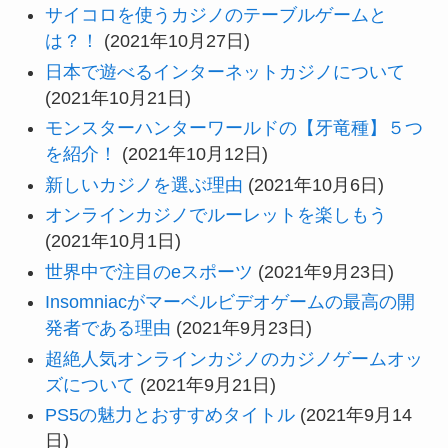
サイコロを使うカジノのテーブルゲームと
は？！
(2021年10月27日)
日本で遊べるインターネットカジノについて
(2021年10月21日)
モンスターハンターワールドの【牙竜種】５つ
を紹介！
(2021年10月12日)
新しいカジノを選ぶ理由
(2021年10月6日)
オンラインカジノでルーレットを楽しもう
(2021年10月1日)
世界中で注目のeスポーツ
(2021年9月23日)
Insomniacがマーベルビデオゲームの最高の開
発者である理由
(2021年9月23日)
超絶人気オンラインカジノのカジノゲームオッ
ズについて
(2021年9月21日)
PS5の魅力とおすすめタイトル
(2021年9月14
日)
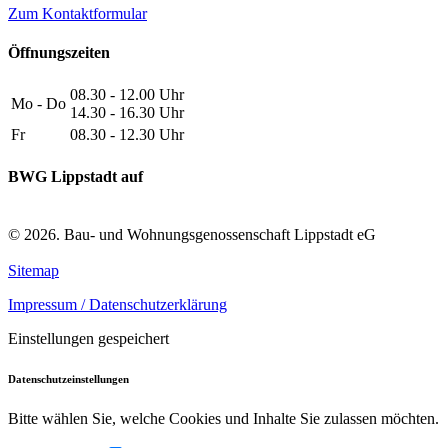
Zum Kontaktformular
Öffnungszeiten
08.30 - 12.00 Uhr
Mo - Do
14.30 - 16.30 Uhr
Fr
08.30 - 12.30 Uhr
BWG Lippstadt auf
© 2026. Bau- und Wohnungsgenossenschaft Lippstadt eG
Sitemap
Impressum / Datenschutzerklärung
Einstellungen gespeichert
Datenschutzeinstellungen
Bitte wählen Sie, welche Cookies und Inhalte Sie zulassen möchten.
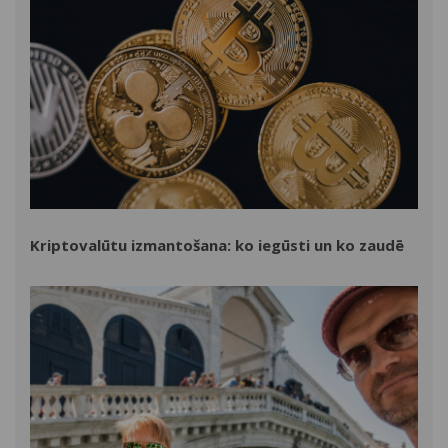
Kriptovalūtu izmantošana: ko iegūsti un ko zaudē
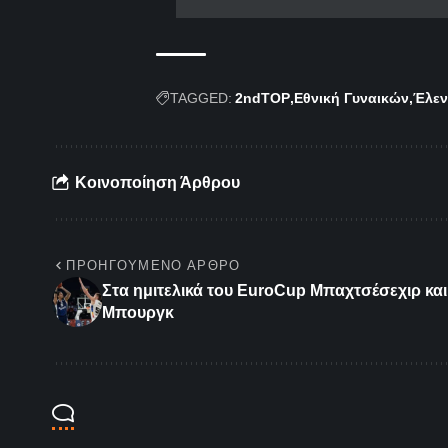
TAGGED:
2ndTOP
Εθνική Γυναικών
Έλεν
Κοινοποίηση Άρθρου
ΠΡΟΗΓΟΎΜΕΝΟ ΆΡΘΡΟ
Στα ημιτελικά του EuroCup Μπαχτσέσεχιρ και
Μπουργκ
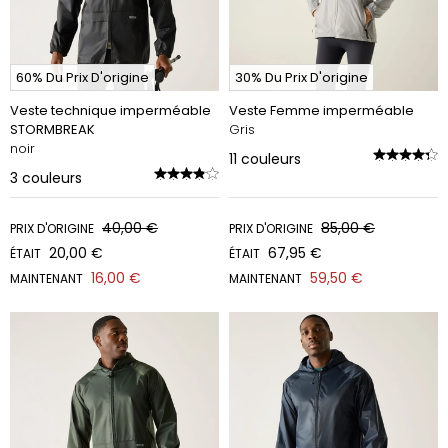
60% Du Prix D'origine
30% Du Prix D'origine
Veste technique imperméable
Veste Femme imperméable
STORMBREAK
Gris
noir
11
couleurs
3
couleurs
40,00 €
85,00 €
PRIX D'ORIGINE
PRIX D'ORIGINE
20,00 €
67,95 €
ÉTAIT
ÉTAIT
16,00 €
59,50 €
MAINTENANT
MAINTENANT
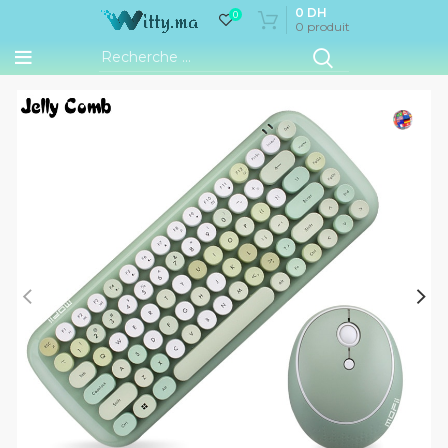
0
DH
0
0
produit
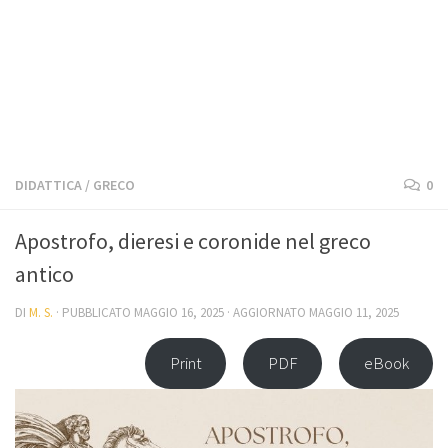
DIDATTICA
/
GRECO
0
Apostrofo, dieresi e coronide nel greco
antico
DI
M. S.
· PUBBLICATO
MAGGIO 16, 2025
· AGGIORNATO
MAGGIO 11, 2025
Print
PDF
eBook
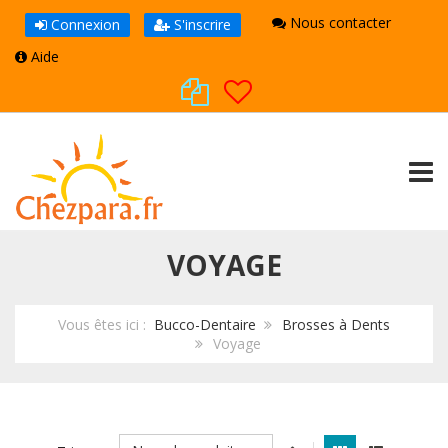
Nous contacter
Connexion
S'inscrire
Aide
TOGG
VOYAGE
Vous êtes ici :
Bucco-Dentaire
Brosses à Dents
Voyage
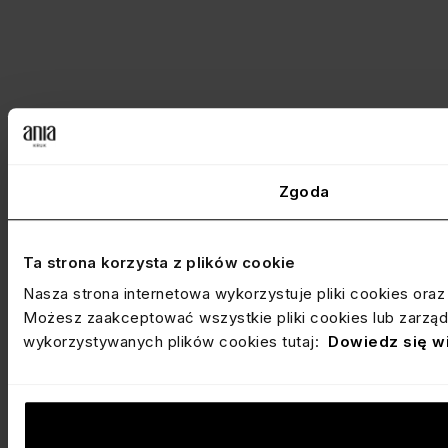
Zgoda
Ta strona korzysta z plików cookie
Nasza strona internetowa wykorzystuje pliki cookies ora
Możesz zaakceptować wszystkie pliki cookies lub zarządz
wykorzystywanych plików cookies tutaj:
Dowiedz się w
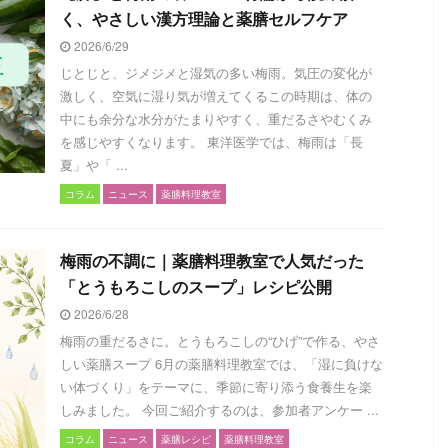
く、やさしい漢方理論と薬膳セルフケア
2026/6/29
じとじと、ジメジメと湿気の多い梅雨。気圧の変化が
激しく、空気に湿り気が増えてくるこの時期は、体の
中にも余分な水分がたまりやすく、重だるさやむくみ
を感じやすくなります。 東洋医学では、梅雨は「長
夏」や「 ...
コラム
ニュース
薬膳料理教室
梅雨の不調に｜薬膳料理教室で人気だった
「とうもろこしのスープ」レシピ公開
2026/6/28
梅雨の重だるさに。とうもろこしの“ひげ”で作る、やさ
しい薬膳スープ 6月の薬膳料理教室では、「湿に負けな
い体づくり」をテーマに、季節に寄り添う食養生を楽
しみました。 今回ご紹介するのは、参加者アンケー ...
コラム
ニュース
薬膳レシピ
薬膳料理教室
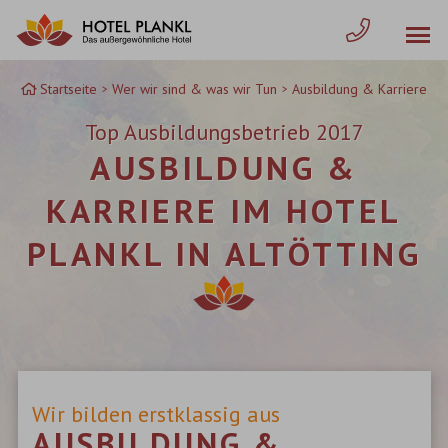
Zum
Inhalt
springen
Startseite
Wer wir sind & was wir Tun
Ausbildung & Karriere
Top Ausbildungsbetrieb 2017
AUSBILDUNG &
KARRIERE IM HOTEL
PLANKL IN ALTÖTTING
Wir bilden erstklassig aus
AUSBILDUNG &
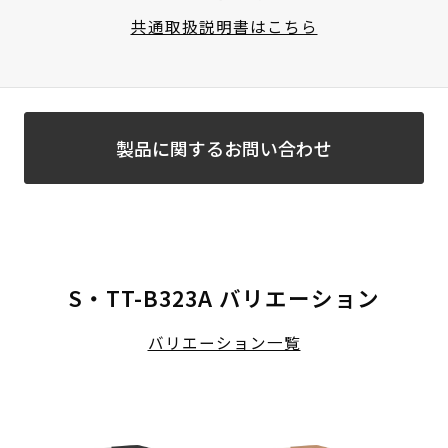
共通取扱説明書はこちら
製品に関するお問い合わせ
S・TT-B323A バリエーション
バリエーション一覧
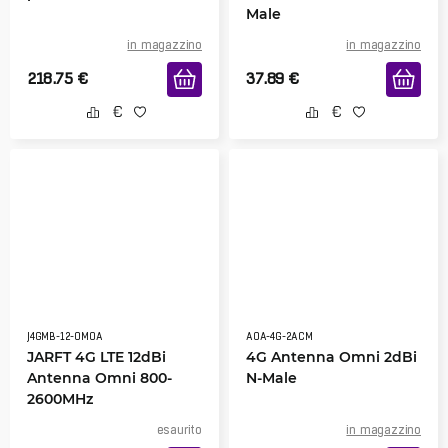
Male
in magazzino
in magazzino
218.75
€
37.89
€
J4GMB-12-OMOA
AOA-4G-2ACM
JARFT 4G LTE 12dBi
4G Antenna Omni 2dBi
Antenna Omni 800-
N-Male
2600MHz
esaurito
in magazzino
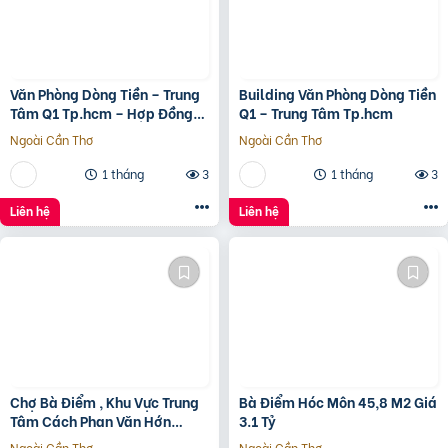
Văn Phòng Dòng Tiền – Trung
Building Văn Phòng Dòng Tiền
Tâm Q1 Tp.hcm – Hợp Đồng
Q1 – Trung Tâm Tp.hcm
Thuê 250 Triệu/Tháng – 115
Ngoài Cần Thơ
Ngoài Cần Thơ
Tỷ
1 tháng
3
1 tháng
3
Liên hệ
Liên hệ
Chợ Bà Điểm , Khu Vực Trung
Bà Điểm Hóc Môn 45,8 M2 Giá
Tâm Cách Phan Văn Hớn
3.1 Tỷ
100m
Ngoài Cần Thơ
Ngoài Cần Thơ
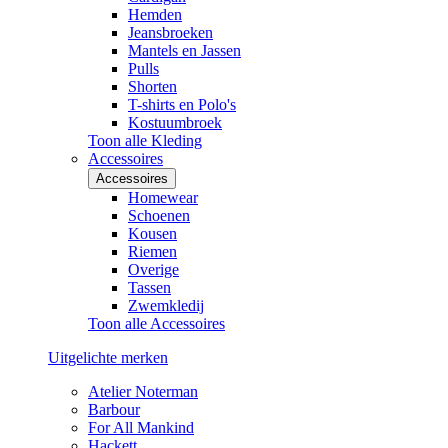
Hemden
Jeansbroeken
Mantels en Jassen
Pulls
Shorten
T-shirts en Polo's
Kostuumbroek
Toon alle Kleding
Accessoires
Accessoires
Homewear
Schoenen
Kousen
Riemen
Overige
Tassen
Zwemkledij
Toon alle Accessoires
Uitgelichte merken
Atelier Noterman
Barbour
For All Mankind
Hackett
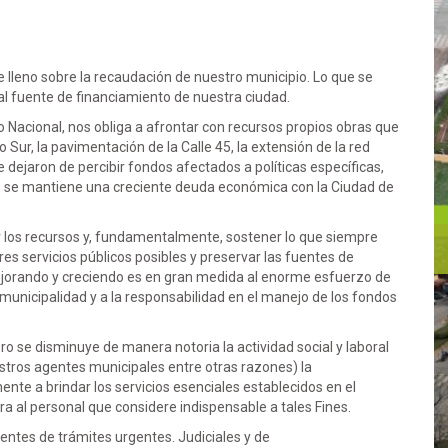
 lleno sobre la recaudación de nuestro municipio. Lo que se
pal fuente de financiamiento de nuestra ciudad.
no Nacional, nos obliga a afrontar con recursos propios obras que
Sur, la pavimentación de la Calle 45, la extensión de la red
 dejaron de percibir fondos afectados a políticas específicas,
s se mantiene una creciente deuda económica con la Ciudad de
los recursos y, fundamentalmente, sostener lo que siempre
res servicios públicos posibles y preservar las fuentes de
 mejorando y creciendo es en gran medida al enorme esfuerzo de
municipalidad y a la responsabilidad en el manejo de los fondos
o se disminuye de manera notoria la actividad social y laboral
estros agentes municipales entre otras razones) la
ente a brindar los servicios esenciales establecidos en el
ra al personal que considere indispensable a tales Fines.
ientes de trámites urgentes. Judiciales y de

• _TASK PROMPT_
Leave out the pictures and transcribe the entries above exactly.

• _TASK RESPONSE_
サイコロを使うカジノのテーブルゲームと
は？！
(2021年10月27日)
日本で遊べるインターネットカジノについて
(2021年10月21日)
モンスターハンターワールドの【牙竜種】５つ
を紹介！
(2021年10月12日)
新しいカジノを選ぶ理由
(2021年10月6日)
オンラインカジノでルーレットを楽しもう
(2021年10月1日)
世界中で注目のeスポーツ
(2021年9月23日)
Insomniacがマーベルビデオゲームの最高の開
発者である理由
(2021年9月23日)
超絶人気オンラインカジノのカジノゲームオッ
ズについて
(2021年9月21日)
PS5の魅力とおすすめタイトル
(2021年9月14
日)
Zum Kontaktformular
Öffnungszeiten
08.30 - 12.00 Uhr
Mo - Do
14.30 - 16.30 Uhr
Fr
08.30 - 12.30 Uhr
BWG Lippstadt auf
© 2026. Bau- und Wohnungsgenossenschaft Lippstadt eG
Sitemap
Impressum / Datenschutzerklärung
Einstellungen gespeichert
Datenschutzeinstellungen
Bitte wählen Sie, welche Cookies und Inhalte Sie zulassen möchten.
Kriptovalūtu izmantošana: ko iegūsti un ko zaudē
TAGGED:
2ndTOP
Εθνική Γυναικών
Έλεν
Κοινοποίηση Άρθρου
ΠΡΟΗΓΟΎΜΕΝΟ ΆΡΘΡΟ
Στα ημιτελικά του EuroCup Μπαχτσέσεχιρ και
Μπουργκ
60% Du Prix D'origine
30% Du Prix D'origine
Veste technique imperméable
Veste Femme imperméable
STORMBREAK
Gris
noir
11
couleurs
3
couleurs
40,00 €
85,00 €
PRIX D'ORIGINE
PRIX D'ORIGINE
20,00 €
67,95 €
ÉTAIT
ÉTAIT
16,00 €
59,50 €
MAINTENANT
MAINTENANT
0
DH
0
0
produit
DIDATTICA
/
GRECO
0
Apostrofo, dieresi e coronide nel greco
antico
DI
M. S.
· PUBBLICATO
MAGGIO 16, 2025
· AGGIORNATO
MAGGIO 11, 2025
Print
PDF
eBook
Nous contacter
Connexion
S'inscrire
Aide
TOGG
VOYAGE
Vous êtes ici :
Bucco-Dentaire
Brosses à Dents
Voyage
Zgoda
Ta strona korzysta z plików cookie
Nasza strona internetowa wykorzystuje pliki cookies ora
Możesz zaakceptować wszystkie pliki cookies lub zarządz
wykorzystywanych plików cookies tutaj:
Dowiedz się w
く、やさしい漢方理論と薬膳セルフケア
2026/6/29
じとじと、ジメジメと湿気の多い梅雨。気圧の変化が
激しく、空気に湿り気が増えてくるこの時期は、体の
中にも余分な水分がたまりやすく、重だるさやむくみ
を感じやすくなります。 東洋医学では、梅雨は「長
夏」や「 ...
コラム
ニュース
薬膳料理教室
梅雨の不調に｜薬膳料理教室で人気だった
「とうもろこしのスープ」レシピ公開
2026/6/28
梅雨の重だるさに。とうもろこしの“ひげ”で作る、やさ
しい薬膳スープ 6月の薬膳料理教室では、「湿に負けな
い体づくり」をテーマに、季節に寄り添う食養生を楽
しみました。 今回ご紹介するのは、参加者アンケー ...
コラム
ニュース
薬膳レシピ
薬膳料理教室
Zum
Inhalt
springen
Startseite
Wer wir sind & was wir Tun
Ausbildung & Karriere
Top Ausbildungsbetrieb 2017
AUSBILDUNG &
KARRIERE IM HOTEL
PLANKL IN ALTÖTTING
Wir bilden erstklassig aus
AUSBILDUNG &
共通取扱説明書はこちら
製品に関するお問い合わせ
S・TT-B323A バリエーション
バリエーション一覧
Male
in magazzino
in magazzino
218.75
€
37.89
€
J4GMB-12-OMOA
AOA-4G-2ACM
JARFT 4G LTE 12dBi
4G Antenna Omni 2dBi
Antenna Omni 800-
N-Male
2600MHz
esaurito
in magazzino
Văn Phòng Dòng Tiền – Trung
Building Văn Phòng Dòng Tiền
Tâm Q1 Tp.hcm – Hợp Đồng
Q1 – Trung Tâm Tp.hcm
Thuê 250 Triệu/Tháng – 115
Ngoài Cần Thơ
Ngoài Cần Thơ
Tỷ
1 tháng
3
1 tháng
3
Liên hệ
Liên hệ
Chợ Bà Điểm , Khu Vực Trung
Bà Điểm Hóc Môn 45,8 M2 Giá
Tâm Cách Phan Văn Hớn
3.1 Tỷ
100m
Ngoài Cần Thơ
Ngoài Cần Thơ
Hemden
Jeansbroeken
Mantels en Jassen
Pulls
Shorten
T-shirts en Polo's
Kostuumbroek
Toon alle Kleding
Accessoires
Accessoires
Homewear
Schoenen
Kousen
Riemen
Overige
Tassen
Zwemkledij
Toon alle Accessoires
Uitgelichte merken
Atelier Noterman
Barbour
For All Mankind
Hackett
 lleno sobre la recaudación de nuestro municipio. Lo que se
pal fuente de financiamiento de nuestra ciudad.
no Nacional, nos obliga a afrontar con recursos propios obras que
Sur, la pavimentación de la Calle 45, la extensión de la red
 dejaron de percibir fondos afectados a políticas específicas,
s se mantiene una creciente deuda económica con la Ciudad de
los recursos y, fundamentalmente, sostener lo que siempre
res servicios públicos posibles y preservar las fuentes de
 mejorando y creciendo es en gran medida al enorme esfuerzo de
municipalidad y a la responsabilidad en el manejo de los fondos
o se disminuye de manera notoria la actividad social y laboral
estros agentes municipales entre otras razones) la
ente a brindar los servicios esenciales establecidos en el
ra al personal que considere indispensable a tales Fines.
ientes de trámites urgentes. Judiciales y de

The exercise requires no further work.